Les pays du Golfe poussent à la retenue

Donald Trump a également indiqué que plusieurs alliés du Moyen-Orient, dont le Qatar, l’Arabie saoudite et les Émirats arabes unis, lui avaient demandé de différer l’attaque. Selon lui, ces partenaires estiment qu’un accord avec l’Iran pourrait encore être conclu dans un délai très court. Ce report ne signifie toutefois pas un apaisement totale. Le président américain maintient une ligne de pression maximale : les discussions se poursuivent, mais la menace d’une frappe reste clairement affichée.

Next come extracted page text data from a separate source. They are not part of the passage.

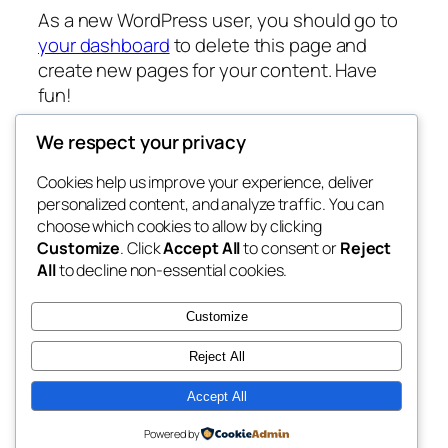
As a new WordPress user, you should go to
your dashboard
to delete this page and
create new pages for your content. Have
fun!
We respect your privacy
Cookies help us improve your experience, deliver
Blog
Events
personalized content, and analyze traffic. You can
My Blog
About
Shop
choose which cookies to allow by clicking
Customize
. Click
Accept All
to consent or
Reject
FAQs
Patterns
All
to decline non-essential cookies.
Authors
Themes
lang rens
Customize
Reject All
Accept All
Twenty Twenty-Five
Designed with
WordPress
Powered by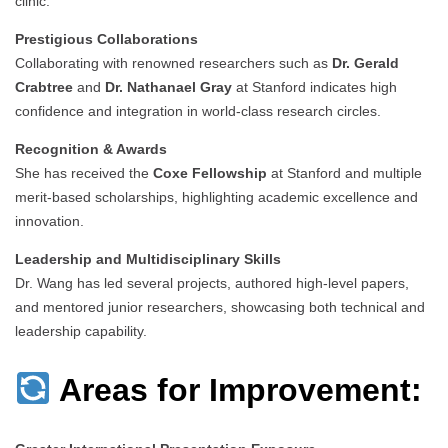
clinic.
Prestigious Collaborations
Collaborating with renowned researchers such as
Dr. Gerald
Crabtree
and
Dr. Nathanael Gray
at Stanford indicates high
confidence and integration in world-class research circles.
Recognition & Awards
She has received the
Coxe Fellowship
at Stanford and multiple
merit-based scholarships, highlighting academic excellence and
innovation.
Leadership and Multidisciplinary Skills
Dr. Wang has led several projects, authored high-level papers,
and mentored junior researchers, showcasing both technical and
leadership capability.
Areas for Improvement: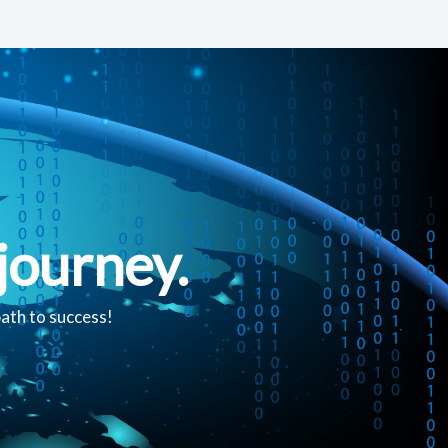
journey.
path to success!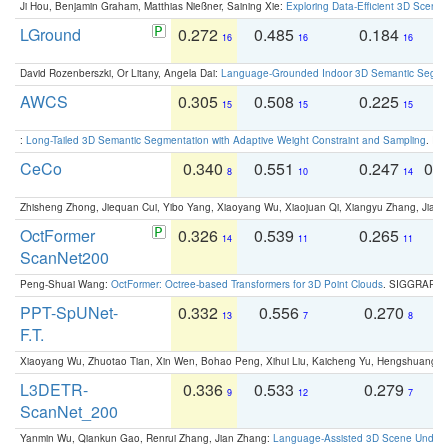
Ji Hou, Benjamin Graham, Matthias Nießner, Saining Xie:
Exploring Data-Efficient 3D Scene
LGround
0.272
0.485
0.184
0
16
16
16
David Rozenberszki, Or Litany, Angela Dai:
Language-Grounded Indoor 3D Semantic Segment
AWCS
0.305
0.508
0.225
0
15
15
15
:
Long-Tailed 3D Semantic Segmentation with Adaptive Weight Constraint and Sampling
. IC
CeCo
0.340
0.551
0.247
0.
8
10
14
Zhisheng Zhong, Jiequan Cui, Yibo Yang, Xiaoyang Wu, Xiaojuan Qi, Xiangyu Zhang, Jiaya
OctFormer
0.326
0.539
0.265
0
14
11
11
ScanNet200
Peng-Shuai Wang:
OctFormer: Octree-based Transformers for 3D Point Clouds
. SIGGRAPH 
PPT-SpUNet-
0.332
0.556
0.270
0
13
7
8
F.T.
Xiaoyang Wu, Zhuotao Tian, Xin Wen, Bohao Peng, Xihui Liu, Kaicheng Yu, Hengshuang 
L3DETR-
0.336
0.533
0.279
0
9
12
7
ScanNet_200
Yanmin Wu, Qiankun Gao, Renrui Zhang, Jian Zhang:
Language-Assisted 3D Scene Unders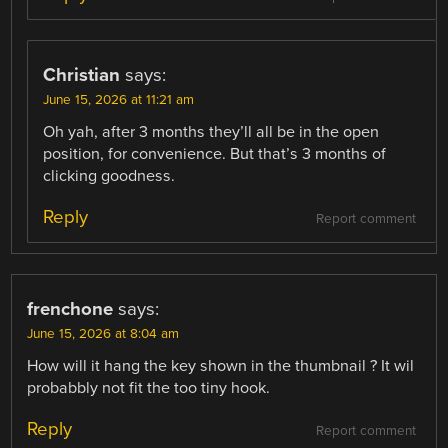
Christian
says:
June 15, 2026 at 11:21 am
Oh yah, after 3 months they’ll all be in the open
position, for convenience. But that’s 3 months of
clicking goodness.
Reply
Report comment
frenchone
says:
June 15, 2026 at 8:04 am
How will it hang the key shown in the thumbnail ? It wil
probabbly not fit the too tiny hook.
Reply
Report comment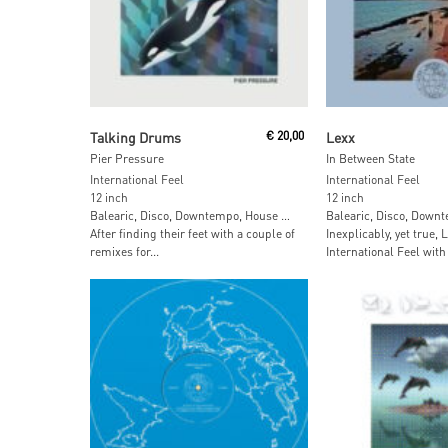
Add To Cart
Add To Car
Talking Drums
€
20,00
Lexx
Pier Pressure
In Between State
International Feel
International Feel
12 inch
12 inch
Balearic, Disco, Downtempo, House …
Balearic, Disco, Down
After finding their feet with a couple of
Inexplicably, yet true, 
remixes for...
International Feel with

Le nucléaire iranien au cœur du bras de fer

Le principal point de blocage reste le programme nucléaire iranien. Washington cherche à obtenir des garanties empêchant Téhéran de développer une capacité militaire nucléaire, tandis que l’Iran affirme défendre un programme à vocation civile. Les discussions portent aussi sur d’autres dossiers sensibles, notamment la levée de certaines sanctions, le sort des avoirs iraniens gelés à l’étranger et la situation dans le détroit d’Ormuz, voie stratégique pour le transport mondial d’énergie. 

Une crise qui pèse sur l’équilibre régional

La menace d’une frappe américaine intervient dans un contexte déjà explosif au Moyen-Orient. La fermeture effective du détroit d’Ormuz par l’Iran, les attaques de drones dans la région et les tensions autour des installations énergétiques du Golfe alimentent les craintes d’une extension du conflit.  Les marchés pétroliers réagissent eux aussi à chaque annonce. L’hypothèse d’une escalade militaire avait fait grimper les cours, avant que l’annonce d’un report de l’attaque ne provoque un recul temporaire des prix.